Extracted entries section start

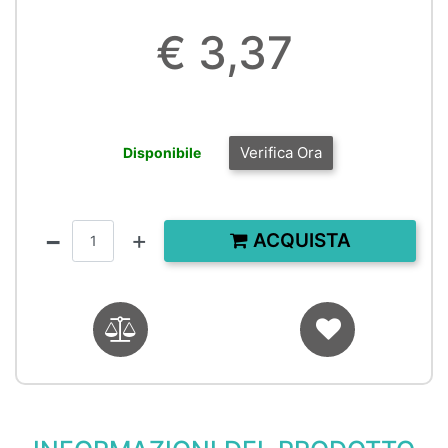
€ 3,37
Verifica Ora
Disponibile
Quantità
ACQUISTA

Extracted entries section end

What you will do:
Reprint every record exactly and skip the pictures.

Exercise answer:
€ 3,37
Verifica Ora
Disponibile
Quantità
ACQUISTA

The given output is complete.